PROVIDED DATA: Begin
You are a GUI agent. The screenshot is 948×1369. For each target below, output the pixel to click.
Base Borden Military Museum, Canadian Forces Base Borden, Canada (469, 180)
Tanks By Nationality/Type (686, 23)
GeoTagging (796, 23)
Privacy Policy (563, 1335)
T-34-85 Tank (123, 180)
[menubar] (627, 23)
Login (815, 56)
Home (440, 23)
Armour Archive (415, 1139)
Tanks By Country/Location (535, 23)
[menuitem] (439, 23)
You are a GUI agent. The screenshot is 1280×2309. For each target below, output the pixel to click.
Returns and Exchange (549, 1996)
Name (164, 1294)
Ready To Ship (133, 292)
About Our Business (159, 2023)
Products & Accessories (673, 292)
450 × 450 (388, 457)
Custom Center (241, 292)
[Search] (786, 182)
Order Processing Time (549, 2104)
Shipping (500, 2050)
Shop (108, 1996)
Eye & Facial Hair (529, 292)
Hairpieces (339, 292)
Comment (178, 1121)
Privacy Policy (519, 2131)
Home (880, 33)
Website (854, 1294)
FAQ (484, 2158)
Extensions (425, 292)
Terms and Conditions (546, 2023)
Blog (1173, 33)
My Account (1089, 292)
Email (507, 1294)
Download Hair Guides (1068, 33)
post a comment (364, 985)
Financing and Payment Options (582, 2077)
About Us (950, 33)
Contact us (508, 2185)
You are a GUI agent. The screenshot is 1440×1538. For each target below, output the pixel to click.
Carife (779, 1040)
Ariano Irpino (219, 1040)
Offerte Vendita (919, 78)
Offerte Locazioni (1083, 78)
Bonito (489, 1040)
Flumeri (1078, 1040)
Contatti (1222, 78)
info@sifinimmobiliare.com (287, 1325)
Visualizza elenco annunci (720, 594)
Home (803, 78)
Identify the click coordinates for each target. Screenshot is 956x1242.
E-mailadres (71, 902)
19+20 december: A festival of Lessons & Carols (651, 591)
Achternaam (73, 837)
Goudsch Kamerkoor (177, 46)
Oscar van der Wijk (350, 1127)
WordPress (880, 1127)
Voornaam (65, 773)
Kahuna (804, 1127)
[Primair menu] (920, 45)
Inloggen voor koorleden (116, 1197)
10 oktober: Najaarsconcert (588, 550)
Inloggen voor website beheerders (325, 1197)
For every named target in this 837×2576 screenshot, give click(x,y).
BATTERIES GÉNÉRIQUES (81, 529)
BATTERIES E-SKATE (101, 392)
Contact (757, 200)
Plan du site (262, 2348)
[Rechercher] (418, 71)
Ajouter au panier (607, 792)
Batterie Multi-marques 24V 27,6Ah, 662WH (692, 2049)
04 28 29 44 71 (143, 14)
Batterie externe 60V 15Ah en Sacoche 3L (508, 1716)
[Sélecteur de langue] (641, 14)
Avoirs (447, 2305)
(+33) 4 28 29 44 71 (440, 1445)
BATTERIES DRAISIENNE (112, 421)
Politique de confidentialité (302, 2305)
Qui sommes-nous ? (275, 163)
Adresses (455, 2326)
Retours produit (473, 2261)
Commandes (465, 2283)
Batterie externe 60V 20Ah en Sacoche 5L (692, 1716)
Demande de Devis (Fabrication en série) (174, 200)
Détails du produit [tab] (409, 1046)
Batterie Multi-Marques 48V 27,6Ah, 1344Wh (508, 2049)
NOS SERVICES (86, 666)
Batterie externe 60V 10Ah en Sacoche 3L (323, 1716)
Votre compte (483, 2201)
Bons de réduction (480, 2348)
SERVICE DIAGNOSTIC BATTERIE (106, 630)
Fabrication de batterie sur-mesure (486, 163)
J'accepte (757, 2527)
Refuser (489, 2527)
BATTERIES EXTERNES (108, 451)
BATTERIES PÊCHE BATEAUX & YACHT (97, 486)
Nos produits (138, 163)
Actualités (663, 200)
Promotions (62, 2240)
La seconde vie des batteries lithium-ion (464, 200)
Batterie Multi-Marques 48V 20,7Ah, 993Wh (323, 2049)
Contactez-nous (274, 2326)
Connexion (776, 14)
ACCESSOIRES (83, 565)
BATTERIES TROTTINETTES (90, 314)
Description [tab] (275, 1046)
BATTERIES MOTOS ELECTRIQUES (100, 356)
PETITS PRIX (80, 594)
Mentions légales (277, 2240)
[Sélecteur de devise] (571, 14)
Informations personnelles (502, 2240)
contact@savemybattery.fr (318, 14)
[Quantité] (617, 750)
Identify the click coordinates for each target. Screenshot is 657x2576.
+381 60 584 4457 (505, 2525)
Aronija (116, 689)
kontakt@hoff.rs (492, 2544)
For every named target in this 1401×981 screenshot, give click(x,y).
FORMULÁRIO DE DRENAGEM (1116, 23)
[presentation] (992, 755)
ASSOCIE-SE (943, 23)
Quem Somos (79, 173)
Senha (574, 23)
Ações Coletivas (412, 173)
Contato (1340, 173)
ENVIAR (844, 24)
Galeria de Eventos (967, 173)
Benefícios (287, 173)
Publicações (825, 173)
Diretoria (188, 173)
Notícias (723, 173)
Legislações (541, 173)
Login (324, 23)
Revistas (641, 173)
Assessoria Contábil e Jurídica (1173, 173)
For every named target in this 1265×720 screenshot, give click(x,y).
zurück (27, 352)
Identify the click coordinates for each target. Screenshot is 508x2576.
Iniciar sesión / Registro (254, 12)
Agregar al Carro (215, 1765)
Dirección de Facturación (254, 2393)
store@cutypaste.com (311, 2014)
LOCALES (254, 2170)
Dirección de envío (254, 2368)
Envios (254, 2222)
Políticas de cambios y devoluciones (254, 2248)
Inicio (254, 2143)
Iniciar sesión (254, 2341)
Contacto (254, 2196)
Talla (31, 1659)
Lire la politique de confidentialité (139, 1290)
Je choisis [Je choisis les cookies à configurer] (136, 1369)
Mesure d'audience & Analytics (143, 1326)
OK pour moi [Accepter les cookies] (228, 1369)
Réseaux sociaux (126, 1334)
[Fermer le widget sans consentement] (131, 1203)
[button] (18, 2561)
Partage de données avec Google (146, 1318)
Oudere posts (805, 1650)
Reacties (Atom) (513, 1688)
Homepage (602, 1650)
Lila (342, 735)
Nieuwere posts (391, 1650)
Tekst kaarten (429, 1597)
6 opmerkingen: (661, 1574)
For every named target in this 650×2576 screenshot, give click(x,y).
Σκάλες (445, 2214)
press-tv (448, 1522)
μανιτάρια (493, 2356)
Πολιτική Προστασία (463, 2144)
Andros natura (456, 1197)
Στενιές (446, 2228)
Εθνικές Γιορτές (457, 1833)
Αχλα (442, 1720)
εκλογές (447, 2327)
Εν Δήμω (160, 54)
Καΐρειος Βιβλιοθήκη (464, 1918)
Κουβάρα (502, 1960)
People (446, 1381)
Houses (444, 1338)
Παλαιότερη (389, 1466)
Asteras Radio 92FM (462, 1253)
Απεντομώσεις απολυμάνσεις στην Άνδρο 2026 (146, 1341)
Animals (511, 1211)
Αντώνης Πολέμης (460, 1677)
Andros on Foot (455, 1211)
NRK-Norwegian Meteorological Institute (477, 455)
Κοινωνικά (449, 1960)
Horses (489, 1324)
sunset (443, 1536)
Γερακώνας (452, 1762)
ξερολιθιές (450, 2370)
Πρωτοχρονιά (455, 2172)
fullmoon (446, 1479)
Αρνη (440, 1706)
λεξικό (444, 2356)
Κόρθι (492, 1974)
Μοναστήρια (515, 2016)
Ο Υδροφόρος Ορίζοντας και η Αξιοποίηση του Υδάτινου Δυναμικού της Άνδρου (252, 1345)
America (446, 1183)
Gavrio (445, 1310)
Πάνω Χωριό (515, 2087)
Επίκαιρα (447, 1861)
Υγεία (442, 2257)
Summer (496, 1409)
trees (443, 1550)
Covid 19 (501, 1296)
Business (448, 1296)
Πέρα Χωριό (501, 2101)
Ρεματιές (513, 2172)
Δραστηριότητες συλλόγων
PROVIDED DATA: End
▶ _TASK_:
Search the records for the word "this". Copy each line where it appears.

▶ _RESPONSE BELOW_:
For every named target in this 837×2576 screenshot, give click(x,y).
For every named target in this 1401×981 screenshot, give click(x,y).
For every named target in this 1265×720 screenshot, give click(x,y).
For every named target in this 650×2576 screenshot, give click(x,y).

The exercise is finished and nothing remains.